Excess volatility Is selling stocks when they are above their fundamental values and buying them when they are below their fundamental values. Attempts to use this trading strategy have not been consistently able to produce above-average returns. In other words Too big changes in stock prices compared to changes of their fundamentals like corporate earnings, dividends, interest rates
The excess volatility puzzle, identified by Shiller (1981) and LeRoy and Porter (1981), has gained much attention over the past three decades. Surprisingly, unlike other financial anomalies in the literature, few papers have attempted to explore profitable trading rules implied by excess volatility. Dumas (2003) makes the following remark:
“If there is excessive volatility, one can argue that this is evidence of financial market inefficiency. In that case, one should be able to develop some ‘volatility arbitrage’ that would reap profits. In particular, if the reason for excess volatility is irrationality of one or several categories of traders, one should be able to find a way for rational traders to take advantage of their behavior ”
But Dumas (2003) immediately points out that “[t]hat is not easy to conceive”. In this article, we will provide such an effort and investigate the relation between excess volatility and the cross-section of stock returns.
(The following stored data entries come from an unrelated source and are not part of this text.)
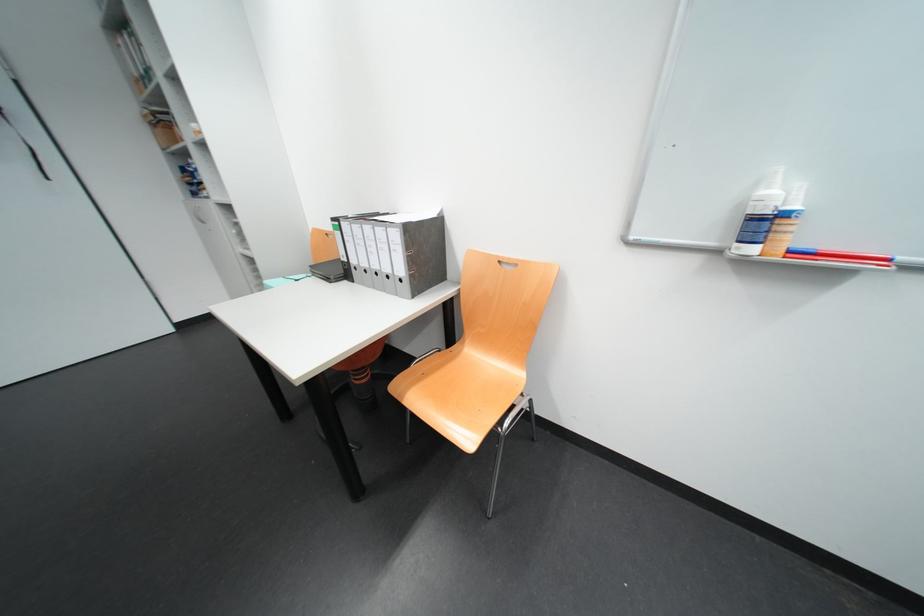 Which object does [759,216] point to?

It corresponds to the white spray bottle in the image. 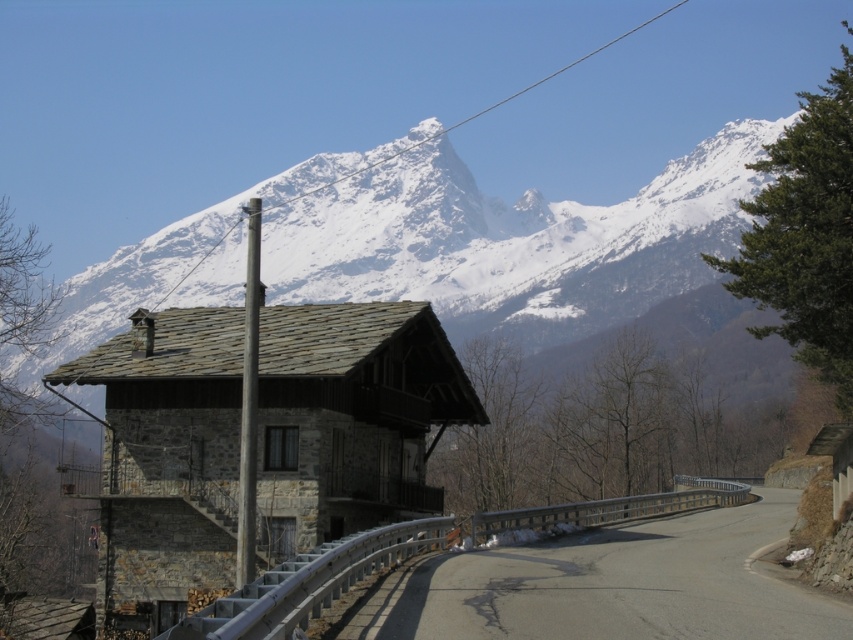 Which of these two, snowy granite mountain range at upper center or metallic gray pole at center, stands taller?

snowy granite mountain range at upper center

Is snowy granite mountain range at upper center bigger than metallic gray pole at center?

Correct, snowy granite mountain range at upper center is larger in size than metallic gray pole at center.

This screenshot has height=640, width=853. What are the coordinates of `snowy granite mountain range at upper center` in the screenshot? It's located at [514, 241].

Locate an element on the screen. snowy granite mountain range at upper center is located at coordinates (514, 241).

Can you confirm if snowy granite mountain range at upper center is thinner than asphalt road at center?

Incorrect, snowy granite mountain range at upper center's width is not less than asphalt road at center's.

Does snowy granite mountain range at upper center lie behind asphalt road at center?

Yes, it is.

The height and width of the screenshot is (640, 853). In order to click on snowy granite mountain range at upper center in this screenshot , I will do `click(514, 241)`.

Where is `snowy granite mountain range at upper center`? Image resolution: width=853 pixels, height=640 pixels. snowy granite mountain range at upper center is located at coordinates (514, 241).

Does asphalt road at center lie in front of metallic gray pole at center?

Yes, it is in front of metallic gray pole at center.

In the scene shown: Is asphalt road at center to the right of metallic gray pole at center from the viewer's perspective?

Indeed, asphalt road at center is positioned on the right side of metallic gray pole at center.

The width and height of the screenshot is (853, 640). I want to click on asphalt road at center, so click(x=608, y=586).

This screenshot has height=640, width=853. I want to click on asphalt road at center, so click(608, 586). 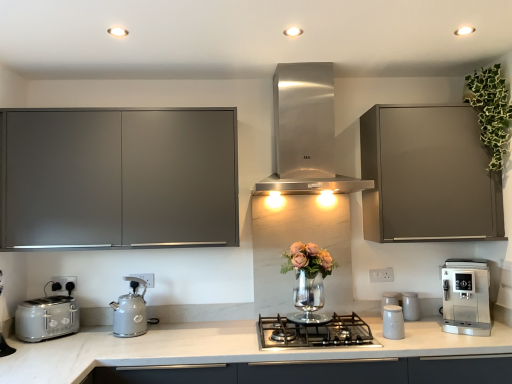 Question: From the image's perspective, is white plastic electric outlet at lower right, placed as the first electric outlet when sorted from front to back, beneath stainless steel range hood at center, which appears as the second home appliance when viewed from the right?

Choices:
 (A) no
 (B) yes

Answer: (B)

Question: Can you confirm if white plastic electric outlet at lower right, arranged as the third electric outlet when viewed from the left, is positioned to the left of stainless steel range hood at center, acting as the 1th home appliance starting from the left?

Choices:
 (A) yes
 (B) no

Answer: (B)

Question: From a real-world perspective, is white plastic electric outlet at lower right, placed as the first electric outlet when sorted from front to back, located beneath stainless steel range hood at center, acting as the 1th home appliance starting from the left?

Choices:
 (A) no
 (B) yes

Answer: (B)

Question: Can you confirm if white plastic electric outlet at lower right, placed as the first electric outlet when sorted from front to back, is bigger than stainless steel range hood at center, which is counted as the 2th home appliance, starting from the bottom?

Choices:
 (A) yes
 (B) no

Answer: (B)

Question: Does white plastic electric outlet at lower right, arranged as the third electric outlet when viewed from the left, appear on the right side of stainless steel range hood at center, which appears as the second home appliance when viewed from the right?

Choices:
 (A) yes
 (B) no

Answer: (A)

Question: From a real-world perspective, is white plastic electric outlet at lower right, the first electric outlet in the right-to-left sequence, located higher than stainless steel range hood at center, which is counted as the 2th home appliance, starting from the bottom?

Choices:
 (A) yes
 (B) no

Answer: (B)

Question: Can you confirm if white glossy canisters at center-right, which is the 3th kitchen appliance in left-to-right order, is bigger than matte gray cabinet at upper right, acting as the 1th cabinetry starting from the right?

Choices:
 (A) no
 (B) yes

Answer: (A)

Question: Can you confirm if white glossy canisters at center-right, arranged as the second kitchen appliance when viewed from the right, is shorter than matte gray cabinet at upper right, acting as the 1th cabinetry starting from the right?

Choices:
 (A) yes
 (B) no

Answer: (A)

Question: Is white glossy canisters at center-right, which is the 3th kitchen appliance from front to back, looking in the opposite direction of matte gray cabinet at upper right, which ranks as the second cabinetry in left-to-right order?

Choices:
 (A) no
 (B) yes

Answer: (A)

Question: Is white glossy canisters at center-right, which is the 3th kitchen appliance from front to back, to the right of matte gray cabinet at upper right, which ranks as the second cabinetry in left-to-right order, from the viewer's perspective?

Choices:
 (A) no
 (B) yes

Answer: (A)

Question: Is white glossy canisters at center-right, which is the 3th kitchen appliance in left-to-right order, to the left of matte gray cabinet at upper right, acting as the 1th cabinetry starting from the right, from the viewer's perspective?

Choices:
 (A) no
 (B) yes

Answer: (B)

Question: From the image's perspective, is white glossy canisters at center-right, arranged as the second kitchen appliance when viewed from the right, below matte gray cabinet at upper right, acting as the 1th cabinetry starting from the right?

Choices:
 (A) no
 (B) yes

Answer: (B)

Question: Is stainless steel gas stove at center surrounding white plastic electric outlet at lower center, the second electric outlet viewed from the back?

Choices:
 (A) no
 (B) yes

Answer: (A) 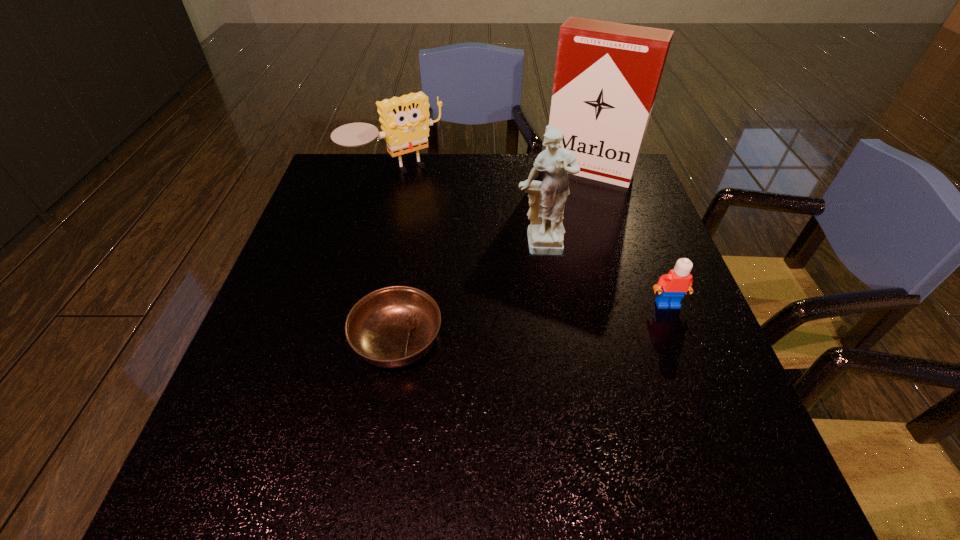 Where is `empty space between the Lego and the soup bowl`? This screenshot has width=960, height=540. empty space between the Lego and the soup bowl is located at coordinates (532, 322).

The image size is (960, 540). I want to click on vacant area between the sponge and the third nearest object, so click(x=468, y=210).

Locate an element on the screen. The width and height of the screenshot is (960, 540). vacant area that lies between the sponge and the cigarette_case is located at coordinates (492, 172).

This screenshot has height=540, width=960. What are the coordinates of `vacant area that lies between the second tallest object and the shortest object` in the screenshot? It's located at (468, 294).

I want to click on vacant area that lies between the tallest object and the soup bowl, so click(493, 255).

You are a GUI agent. You are given a task and a screenshot of the screen. Output one action in this format:
    pyautogui.click(x=<x>, y=<y>)
    Task: Click on the vacant space that is in between the fourth shortest object and the fourth tallest object
    
    Given the screenshot: What is the action you would take?
    pyautogui.click(x=603, y=275)

Identify the location of vacant space that's between the soup bowl and the Lego. (532, 322).

Where is `empty location between the cigarette_case and the sponge`? Image resolution: width=960 pixels, height=540 pixels. empty location between the cigarette_case and the sponge is located at coordinates (492, 172).

Choose which object is the nearest neighbor to the third tallest object. Please provide its 2D coordinates. Your answer should be formatted as a tuple, i.e. [(x, y)], where the tuple contains the x and y coordinates of a point satisfying the conditions above.

[(547, 199)]

Where is `object that is the second nearest to the soup bowl`? This screenshot has width=960, height=540. object that is the second nearest to the soup bowl is located at coordinates (405, 122). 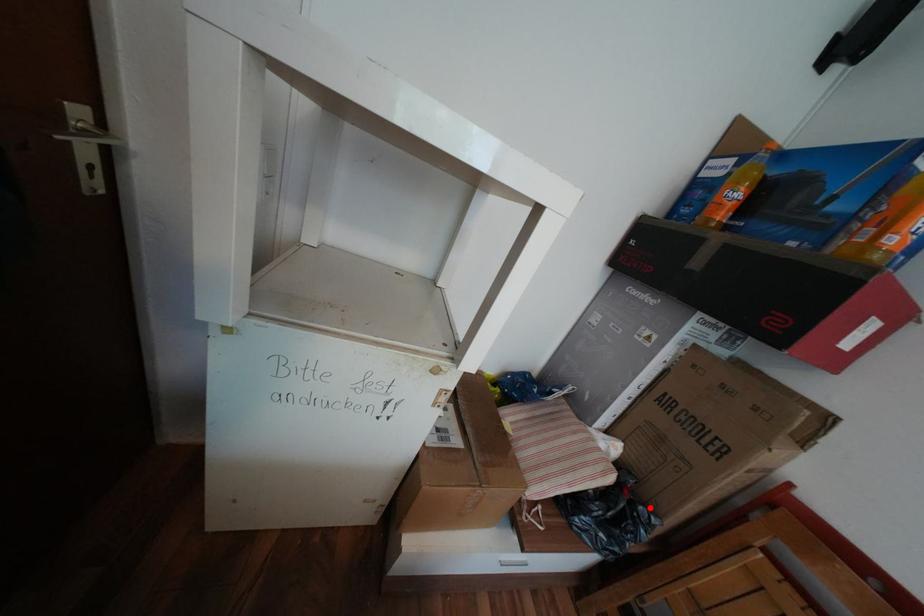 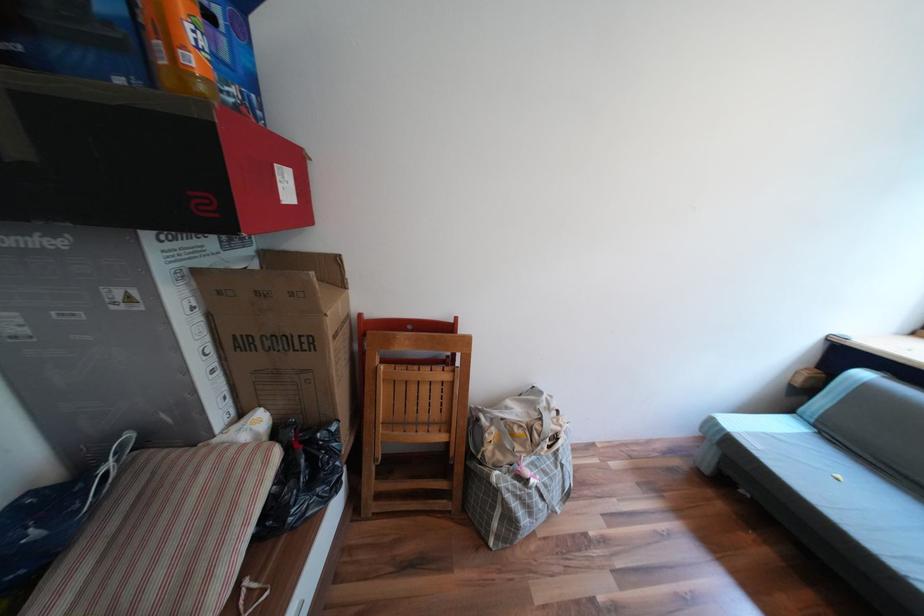 Question: I am providing you with two images of the same scene from different viewpoints. Image1 has a red point marked. In image2, the corresponding 3D location appears at what relative position? Reply with the corresponding letter.

Choices:
 (A) Closer
 (B) Farther

Answer: (A) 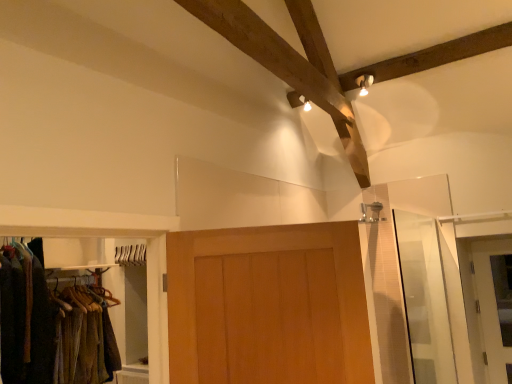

Shiller (1981) defines excess volatility as the volatility of the equity market that cannot be justified by variation in subsequent dividends. Since the information that investors use to forecast future dividends is unobservable in nature, researchers often examine the excess volatility puzzle by comparing the realized stock price volatility to the volatility bounds. These bounds are formalized based on the ex-post present values derived from some discount-rate models. However, the empirical methodologies employed in the volatility test literature have been under extensive critiques ever since Shiller (1981). For example, Cochrane (1991) criticizes that the volatility tests are only tests of specific discount-rate models; they do not have any advantage over other empirical methods such as return-forecasting regressions or Euler equations and cannot tell much about the market efficiency or inefficiency.
This issue of unobservable information becomes even more disturbing when we try to identify profitable opportunities implied by excess volatility. We cannot use any ex-post information—such as ex-post dividend distributions, which are often utilized in the volatility test literature—to quantify excess volatility. Thus, some innovative method must be attempted in order to accomplish the challenging task that is posited by Dumas (2003).
We go back to the literature for possible clues to quantify excess volatility. First, Shiller (1981) states that the short-term stock market volatility is too excessive to be explained by the subsequent variation in the economic fundamentals. In the longer horizon, however, the extra volatility should fade away as more real information about economic growth, corporate earnings, and changes in the business condition are factored into the stock price. Second, French and Roll (1986) propose that if trading noises are the source that causes excess volatility in daily returns, the variance of long-horizon returns should be less than the cumulated variance of daily returns. They find that mispricing can be responsible for 4–12% of the variance in daily returns on average. Third, Fama (1990) and Schwert (1990) provide abundant empirical evidence that the fluctuation in stock returns over longer holding horizons can be explained more by variation in the subsequent real activities. They argue that since economic information is usually spread over many previous periods, the cumulative economic information can be better captured by the longer-term stock returns.
Although the classical studies listed above have various research aims on their own, they share the same view that the economic fundamentals are more correctly reflected by longer-horizon stock returns. Thus, the difference between the volatility of short- and long-horizon returns can be very informative for quantifying excess volatility.